Exercise directions:
Reproduce the entries that follow precisely, setting aside any images.

Data supplied:
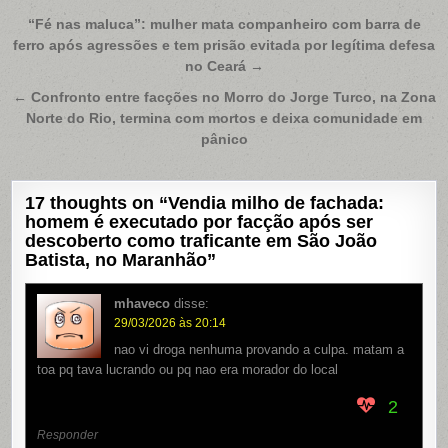
Navegação
“Fé nas maluca”: mulher mata companheiro com barra de
ferro após agressões e tem prisão evitada por legítima defesa
de
no Ceará →
Post
← Confronto entre facções no Morro do Jorge Turco, na Zona
Norte do Rio, termina com mortos e deixa comunidade em
pânico
17 thoughts on “
Vendia milho de fachada:
homem é executado por facção após ser
descoberto como traficante em São João
Batista, no Maranhão
”
mhaveco
disse:
29/03/2026 às 20:14
nao vi droga nenhuma provando a culpa. matam a
toa pq tava lucrando ou pq nao era morador do local
2
Responder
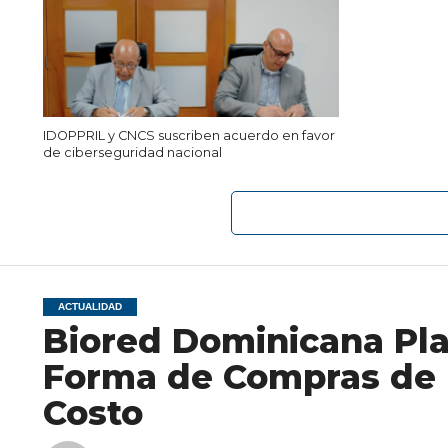
IDOPPRIL y CNCS suscriben acuerdo en favor
de ciberseguridad nacional
ACTUALIDAD
Biored Dominicana Pla
Forma de Compras de 
Costo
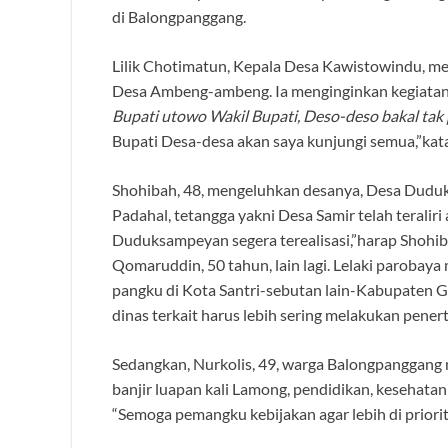
di Balongpanggang.
Lilik Chotimatun, Kepala Desa Kawistowindu, me
Desa Ambeng-ambeng. Ia menginginkan kegiatan i
Bupati utowo Wakil Bupati, Deso-deso bakal tak
Bupati Desa-desa akan saya kunjungi semua,”kata
Shohibah, 48, mengeluhkan desanya, Desa Duduks
Padahal, tetangga yakni Desa Samir telah teral
Duduksampeyan segera terealisasi,”harap Shohi
Qomaruddin, 50 tahun, lain lagi. Lelaki paroba
pangku di Kota Santri-sebutan lain-Kabupaten G
dinas terkait harus lebih sering melakukan pener
Sedangkan, Nurkolis, 49, warga Balongpangga
banjir luapan kali Lamong, pendidikan, kesehata
“Semoga pemangku kebijakan agar lebih di priori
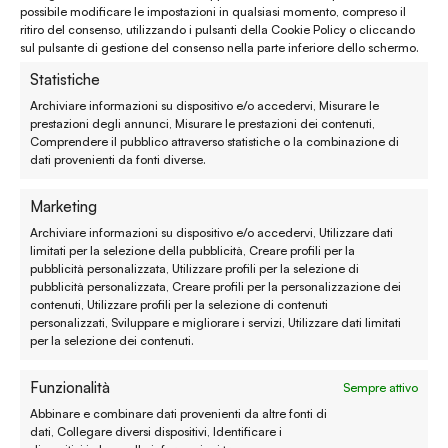
possibile modificare le impostazioni in qualsiasi momento, compreso il
ritiro del consenso, utilizzando i pulsanti della Cookie Policy o cliccando
Assistenza clienti
sul pulsante di gestione del consenso nella parte inferiore dello schermo.
Statistiche
Reso, recesso e rimborso
Archiviare informazioni su dispositivo e/o accedervi, Misurare le
prestazioni degli annunci, Misurare le prestazioni dei contenuti,
Spedizione e consegna
Comprendere il pubblico attraverso statistiche o la combinazione di
dati provenienti da fonti diverse.
Metodi di pagamento
Marketing
Garanzie
Archiviare informazioni su dispositivo e/o accedervi, Utilizzare dati
limitati per la selezione della pubblicità, Creare profili per la
Termini e condizioni
pubblicità personalizzata, Utilizzare profili per la selezione di
pubblicità personalizzata, Creare profili per la personalizzazione dei
contenuti, Utilizzare profili per la selezione di contenuti
Privacy policy
personalizzati, Sviluppare e migliorare i servizi, Utilizzare dati limitati
per la selezione dei contenuti.
Cookie policy
Funzionalità
Sempre attivo
Modifica preferenze
Abbinare e combinare dati provenienti da altre fonti di
Contatti
dati, Collegare diversi dispositivi, Identificare i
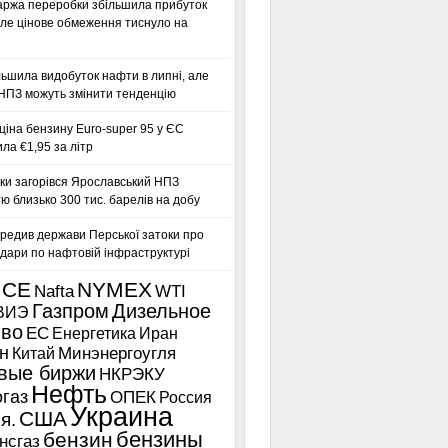
аржа переробки збільшила прибуток
ле цінове обмеження тиснуло на
льшила видобуток нафти в липні, але
 НПЗ можуть змінити тенденцію
іна бензину Euro-super 95 у ЄС
а €1,95 за літр
ки загорівся Ярославський НПЗ
ю близько 300 тис. барелів на добу
редив держави Перської затоки про
дари по нафтовій інфраструктурі
ICE
NYMEX
Nafta
WTI
Газпром
Дизельное
ВИЭ
иво
ЕС
Енергетика
Иран
н
Китай
Минэнергоугля
вые биржи
НКРЭКУ
Нефть
газ
ОПЕК
Россия
Украина
США
я.
бензины
бензин
нсгаз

Task solution:
Navegação
“Fé nas maluca”: mulher mata companheiro com barra de
ferro após agressões e tem prisão evitada por legítima defesa
de
no Ceará →
Post
← Confronto entre facções no Morro do Jorge Turco, na Zona
Norte do Rio, termina com mortos e deixa comunidade em
pânico
17 thoughts on “
Vendia milho de fachada:
homem é executado por facção após ser
descoberto como traficante em São João
Batista, no Maranhão
”
mhaveco
disse:
29/03/2026 às 20:14
nao vi droga nenhuma provando a culpa. matam a
toa pq tava lucrando ou pq nao era morador do local
2
Responder
IDOPPRIL y CNCS suscriben acuerdo en favor
de ciberseguridad nacional
ACTUALIDAD
Biored Dominicana Pla
Forma de Compras de 
Costo
di Balongpanggang.
Lilik Chotimatun, Kepala Desa Kawistowindu, me
Desa Ambeng-ambeng. Ia menginginkan kegiatan i
Bupati utowo Wakil Bupati, Deso-deso bakal tak
Bupati Desa-desa akan saya kunjungi semua,”kata
Shohibah, 48, mengeluhkan desanya, Desa Duduks
Padahal, tetangga yakni Desa Samir telah teral
Duduksampeyan segera terealisasi,”harap Shohi
Qomaruddin, 50 tahun, lain lagi. Lelaki paroba
pangku di Kota Santri-sebutan lain-Kabupaten G
dinas terkait harus lebih sering melakukan pener
Sedangkan, Nurkolis, 49, warga Balongpangga
banjir luapan kali Lamong, pendidikan, kesehata
“Semoga pemangku kebijakan agar lebih di priori
possibile modificare le impostazioni in qualsiasi momento, compreso il
ritiro del consenso, utilizzando i pulsanti della Cookie Policy o cliccando
Assistenza clienti
sul pulsante di gestione del consenso nella parte inferiore dello schermo.
Statistiche
Reso, recesso e rimborso
Archiviare informazioni su dispositivo e/o accedervi, Misurare le
prestazioni degli annunci, Misurare le prestazioni dei contenuti,
Spedizione e consegna
Comprendere il pubblico attraverso statistiche o la combinazione di
dati provenienti da fonti diverse.
Metodi di pagamento
Marketing
Garanzie
Archiviare informazioni su dispositivo e/o accedervi, Utilizzare dati
limitati per la selezione della pubblicità, Creare profili per la
Termini e condizioni
pubblicità personalizzata, Utilizzare profili per la selezione di
pubblicità personalizzata, Creare profili per la personalizzazione dei
contenuti, Utilizzare profili per la selezione di contenuti
Privacy policy
personalizzati, Sviluppare e migliorare i servizi, Utilizzare dati limitati
per la selezione dei contenuti.
Cookie policy
Funzionalità
Sempre attivo
Modifica preferenze
Abbinare e combinare dati provenienti da altre fonti di
Contatti
dati, Collegare diversi dispositivi, Identificare i
аржа переробки збільшила прибуток
ле цінове обмеження тиснуло на
льшила видобуток нафти в липні, але
 НПЗ можуть змінити тенденцію
іна бензину Euro-super 95 у ЄС
а €1,95 за літр
ки загорівся Ярославський НПЗ
ю близько 300 тис. барелів на добу
редив держави Перської затоки про
дари по нафтовій інфраструктурі
ICE
NYMEX
Nafta
WTI
Газпром
Дизельное
ВИЭ
иво
ЕС
Енергетика
Иран
н
Китай
Минэнергоугля
вые биржи
НКРЭКУ
Нефть
газ
ОПЕК
Россия
Украина
США
я.
бензины
бензин
нсгаз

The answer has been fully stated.